A science fiction short story, Andrew Fox's "The Man Who Would be Kong", is about an old man with memories of having starred — as Kong himself — in the 1933 film.

The controversial World War II Dutch resistance fighter Christiaan Lindemans — eventually arrested on suspicion of having betrayed secrets to the Nazis — was nicknamed "King Kong" due to his being exceptionally tall. Among some older Dutch people, the name "King Kong" is still often associated with him rather than with the fictional ape.

Hollywood Undead band member Daniel Alvarez, AKA 'Funny Man', is nicknamed King Kong, and is widely known by that name by many of the bands fans.

Frank Zappa and The Mothers of Invention recorded an instrumental about "King Kong" in 1967 and featured it on the album Uncle Meat. Zappa went on to make many other versions of the song on albums such as Make A Jazz Noise Here, You Can't Do That on Stage Anymore, Vol. 3, Ahead Of Their Time, and Beat the Boots. He claims that the song is "a story of a very large gorilla. He was doing o.k. until some Americans came by and thought that they would take him home with them. They took him to the United States and they made some money by using the gorilla...then they killed him."
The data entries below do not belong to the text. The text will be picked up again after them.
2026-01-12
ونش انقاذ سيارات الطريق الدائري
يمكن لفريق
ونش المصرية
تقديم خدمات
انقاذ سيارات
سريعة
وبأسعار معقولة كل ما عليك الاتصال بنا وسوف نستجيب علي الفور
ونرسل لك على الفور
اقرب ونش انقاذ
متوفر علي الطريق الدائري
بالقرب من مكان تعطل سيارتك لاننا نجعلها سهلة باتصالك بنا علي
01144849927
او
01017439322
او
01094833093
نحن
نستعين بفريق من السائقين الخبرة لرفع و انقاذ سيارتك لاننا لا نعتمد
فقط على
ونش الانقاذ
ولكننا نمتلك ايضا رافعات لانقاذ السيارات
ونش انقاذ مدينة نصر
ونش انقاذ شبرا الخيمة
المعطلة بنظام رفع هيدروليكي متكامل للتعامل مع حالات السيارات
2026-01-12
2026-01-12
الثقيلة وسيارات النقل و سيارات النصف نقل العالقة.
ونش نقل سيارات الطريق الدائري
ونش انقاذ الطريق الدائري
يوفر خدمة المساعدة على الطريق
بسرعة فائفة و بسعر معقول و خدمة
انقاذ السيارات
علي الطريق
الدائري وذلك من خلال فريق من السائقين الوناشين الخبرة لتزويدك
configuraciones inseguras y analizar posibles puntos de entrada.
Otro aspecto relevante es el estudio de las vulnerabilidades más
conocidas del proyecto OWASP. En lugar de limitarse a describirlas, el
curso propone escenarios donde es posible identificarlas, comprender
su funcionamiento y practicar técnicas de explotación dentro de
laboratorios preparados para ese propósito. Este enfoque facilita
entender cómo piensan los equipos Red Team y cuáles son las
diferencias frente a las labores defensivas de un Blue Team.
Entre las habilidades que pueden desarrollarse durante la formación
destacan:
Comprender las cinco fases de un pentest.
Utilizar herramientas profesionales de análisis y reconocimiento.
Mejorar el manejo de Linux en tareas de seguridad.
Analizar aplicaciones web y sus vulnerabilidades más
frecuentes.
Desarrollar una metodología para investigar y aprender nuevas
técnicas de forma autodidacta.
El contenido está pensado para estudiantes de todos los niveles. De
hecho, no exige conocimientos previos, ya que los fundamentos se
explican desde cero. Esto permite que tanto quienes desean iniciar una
In 1972, a 550 centimetres (18.0 ft) fiberglass statue of King Kong was erected in Birmingham, England.

The Kinks recorded a single named "King Kong"

Filk Music artists Ookla the Mok's "Song of Kong", which explores the reasons why King Kong and Godzilla shouldn't be roommates, appears on their 2001 record Smell No Evil.

In the fifth episode of the second season of the British television series Misfits, a man named Bruno scales a building in a gorilla costume, possibly referencing the famous scene where King Kong climbs the Empire State Building. It is later revealed that he is actually a gorilla, further strengthening the connection.

In Lego Batman 2: DC Super Heroes, a trophy named Gorilla Thriller is achieved when you ride a gorilla using a female character and you use that gorilla to climb up the tallest building in Gotham City, which is a direct reference to the final scene of the movie.